The Google Docs mobile app doesn’t support image saving. Open the doc in your mobile browser (Safari or Chrome), use File then Share then Publish to web to generate a public URL, open that URL in a new tab, and long-press any image to save it. On Android Chrome the long-press menu includes Download image. On iPhone Safari, long-press then Save to Photos. Remember to unpublish the doc afterwards.
Can I save an image from a view-only Google Doc?
Yes, usually. Try the Google Drawings trick: click the image, copy it with Ctrl+C or Cmd+C, then go to Insert, Drawing, New. Paste the image into the drawing canvas, click Actions, Download, pick PNG. This works on most view-only docs because Drawings lets you download any drawing content. If the owner disabled copy on the doc, the screenshot method (Cmd+Shift+4 on Mac, Win+Shift+S on Windows) is your last resort.
What’s the highest-resolution way to extract an image from Google Docs?
Chrome DevTools Network tab. Press F12 to open DevTools, click Network, filter to Img, reload the doc, and inspect image requests. Right-click any request and Open in new tab to reach the raw image URL, then save from there. In some cases Google stores a 2400px version that the web-page download exports at only 1600px, so DevTools can surface a sharper copy.
Is there a Chrome extension that saves all Google Docs images?

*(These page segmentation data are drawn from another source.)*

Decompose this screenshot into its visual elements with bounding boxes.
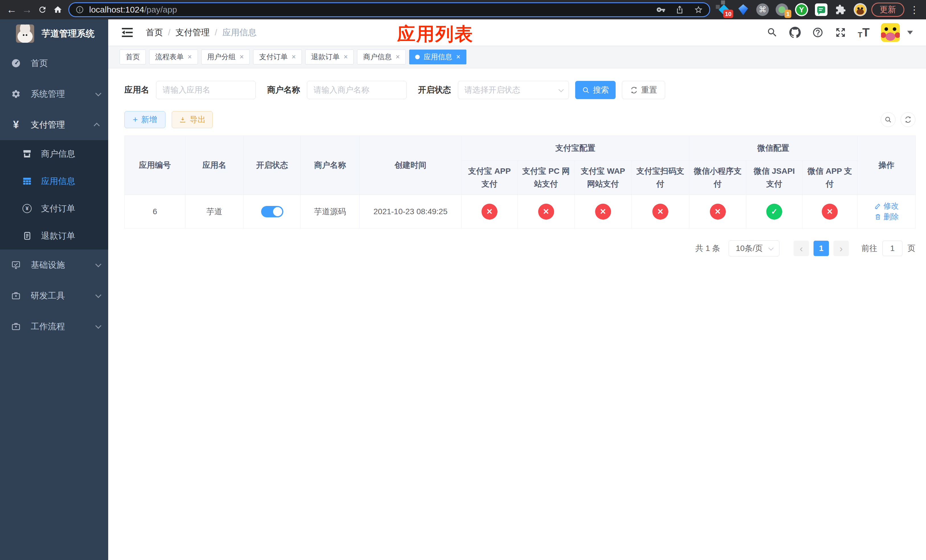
sidebar-item-app-info[interactable]: 应用信息 bbox=[0, 168, 108, 195]
status-select-placeholder: 请选择开启状态 bbox=[465, 85, 559, 95]
payment-submenu: 商户信息 应用信息 ¥ 支付订单 退款订单 bbox=[0, 140, 108, 250]
browser-forward-icon[interactable]: → bbox=[20, 2, 35, 17]
briefcase-icon bbox=[11, 291, 21, 301]
sidebar-logo-row[interactable]: 芋道管理系统 bbox=[0, 20, 108, 48]
add-button[interactable]: + 新增 bbox=[124, 111, 165, 128]
browser-refresh-icon[interactable] bbox=[35, 2, 50, 17]
sidebar-item-label: 首页 bbox=[31, 58, 48, 69]
col-header-app-name: 应用名 bbox=[185, 136, 244, 195]
refresh-table-button[interactable] bbox=[901, 112, 915, 127]
top-navbar: 首页 / 支付管理 / 应用信息 应用列表 TT bbox=[108, 20, 926, 45]
user-avatar[interactable] bbox=[881, 23, 900, 42]
breadcrumb-home[interactable]: 首页 bbox=[146, 27, 163, 38]
sidebar-item-pay-order[interactable]: ¥ 支付订单 bbox=[0, 195, 108, 222]
tab-merchant-info[interactable]: 商户信息 × bbox=[357, 50, 406, 64]
extension-chat-icon[interactable] bbox=[815, 3, 828, 16]
col-header-app-id: 应用编号 bbox=[125, 136, 185, 195]
close-icon[interactable]: × bbox=[395, 53, 400, 61]
extension-gem-icon[interactable] bbox=[737, 3, 749, 16]
config-status-icon: ✕ bbox=[710, 204, 726, 219]
sidebar-item-label: 系统管理 bbox=[31, 88, 65, 100]
status-select[interactable]: 请选择开启状态 bbox=[458, 81, 569, 99]
sidebar-item-label: 退款订单 bbox=[41, 230, 75, 242]
avatar-caret-icon[interactable] bbox=[907, 31, 913, 35]
close-icon[interactable]: × bbox=[456, 53, 460, 61]
tab-refund-order[interactable]: 退款订单 × bbox=[305, 50, 354, 64]
sidebar-item-label: 基础设施 bbox=[31, 259, 65, 271]
bookmark-star-icon[interactable] bbox=[694, 5, 703, 14]
extension-command-icon[interactable]: ⌘ bbox=[756, 3, 769, 16]
github-icon[interactable] bbox=[789, 27, 801, 38]
close-icon[interactable]: × bbox=[188, 53, 192, 61]
close-icon[interactable]: × bbox=[344, 53, 348, 61]
edit-button[interactable]: 修改 bbox=[874, 201, 899, 211]
extensions-area: 10 ⌘ 1 Y bbox=[717, 3, 867, 16]
delete-button[interactable]: 删除 bbox=[874, 212, 899, 222]
profile-avatar-icon[interactable] bbox=[854, 3, 867, 16]
extensions-puzzle-icon[interactable] bbox=[834, 3, 847, 16]
sidebar-item-label: 工作流程 bbox=[31, 321, 65, 332]
close-icon[interactable]: × bbox=[240, 53, 244, 61]
sidebar-item-workflow[interactable]: 工作流程 bbox=[0, 311, 108, 342]
sidebar-item-home[interactable]: 首页 bbox=[0, 48, 108, 79]
extension-recorder-icon[interactable]: 1 bbox=[776, 3, 788, 16]
export-button[interactable]: 导出 bbox=[172, 111, 213, 128]
app-name-input[interactable] bbox=[156, 81, 256, 99]
help-icon[interactable] bbox=[812, 27, 823, 38]
browser-back-icon[interactable]: ← bbox=[4, 2, 20, 17]
search-button[interactable]: 搜索 bbox=[575, 81, 616, 99]
browser-url-bar[interactable]: localhost:1024/pay/app bbox=[68, 2, 710, 17]
col-header-status: 开启状态 bbox=[244, 136, 301, 195]
tab-app-info[interactable]: 应用信息 × bbox=[409, 50, 466, 64]
merchant-name-label: 商户名称 bbox=[267, 84, 300, 96]
breadcrumb-payment[interactable]: 支付管理 bbox=[176, 27, 210, 38]
merchant-name-input[interactable] bbox=[307, 81, 407, 99]
font-size-icon[interactable]: TT bbox=[858, 26, 870, 38]
status-toggle[interactable] bbox=[261, 206, 283, 217]
current-page-button[interactable]: 1 bbox=[814, 241, 829, 256]
password-key-icon[interactable] bbox=[656, 5, 666, 14]
config-status-icon: ✕ bbox=[538, 204, 554, 219]
browser-update-button[interactable]: 更新 bbox=[872, 3, 904, 17]
sidebar-item-merchant-info[interactable]: 商户信息 bbox=[0, 140, 108, 168]
sidebar-item-system[interactable]: 系统管理 bbox=[0, 79, 108, 109]
tab-home[interactable]: 首页 bbox=[120, 50, 146, 64]
toggle-search-button[interactable] bbox=[881, 112, 896, 127]
config-status-icon: ✕ bbox=[595, 204, 611, 219]
tab-user-group[interactable]: 用户分组 × bbox=[201, 50, 250, 64]
url-text[interactable]: localhost:1024/pay/app bbox=[89, 5, 651, 15]
sidebar-item-payment[interactable]: ¥ 支付管理 bbox=[0, 109, 108, 140]
breadcrumb-current: 应用信息 bbox=[222, 27, 257, 38]
page-annotation: 应用列表 bbox=[397, 22, 474, 47]
tab-flow-form[interactable]: 流程表单 × bbox=[149, 50, 198, 64]
close-icon[interactable]: × bbox=[292, 53, 296, 61]
next-page-button[interactable]: › bbox=[834, 241, 849, 256]
download-icon bbox=[179, 116, 186, 124]
extension-diamond-icon[interactable]: 10 bbox=[717, 3, 730, 16]
fullscreen-icon[interactable] bbox=[835, 27, 846, 38]
sidebar-item-refund-order[interactable]: 退款订单 bbox=[0, 222, 108, 250]
active-tab-dot bbox=[415, 55, 420, 59]
sidebar-item-infrastructure[interactable]: 基础设施 bbox=[0, 250, 108, 280]
app-name-label: 应用名 bbox=[124, 84, 149, 96]
app-title: 芋道管理系统 bbox=[42, 28, 95, 39]
pencil-icon bbox=[874, 202, 882, 210]
reset-button[interactable]: 重置 bbox=[622, 81, 665, 99]
search-icon[interactable] bbox=[767, 27, 778, 38]
refresh-icon bbox=[630, 86, 638, 94]
share-icon[interactable] bbox=[675, 5, 684, 14]
tab-label: 支付订单 bbox=[259, 52, 287, 62]
page-info-icon[interactable] bbox=[76, 5, 84, 14]
sidebar-collapse-icon[interactable] bbox=[121, 27, 133, 38]
page-size-select[interactable]: 10条/页 bbox=[729, 241, 779, 256]
tab-pay-order[interactable]: 支付订单 × bbox=[253, 50, 302, 64]
sidebar-item-dev-tools[interactable]: 研发工具 bbox=[0, 280, 108, 311]
storefront-icon bbox=[22, 149, 32, 159]
prev-page-button[interactable]: ‹ bbox=[794, 241, 809, 256]
col-header-wechat-app: 微信 APP 支付 bbox=[802, 161, 857, 195]
extension-y-icon[interactable]: Y bbox=[795, 3, 808, 16]
browser-menu-icon[interactable]: ⋮ bbox=[906, 4, 922, 15]
browser-home-icon[interactable] bbox=[50, 2, 65, 17]
config-status-icon: ✓ bbox=[766, 204, 782, 219]
goto-page-input[interactable] bbox=[882, 241, 902, 256]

I don’t recommend any. Google Docs renders images inside a protected iframe, so most extensions either screenshot at display resolution (lower quality than the built-in web-page download) or stop working when Google updates the editor. I’ve tested four in the last year and all four underperformed the built-in File, Download, Web Page method. Stick with native features.
Why did Google remove the right-click save option?
Google hasn’t given a detailed reason. The pattern fits broader changes they’ve made around content protection and to discourage casual scraping of embedded assets. The Save image as option was removed around 2018, while the equivalent still works in Google Slides and Google Drawings. That inconsistency is what makes the Drawings trick a useful workaround for view-only docs.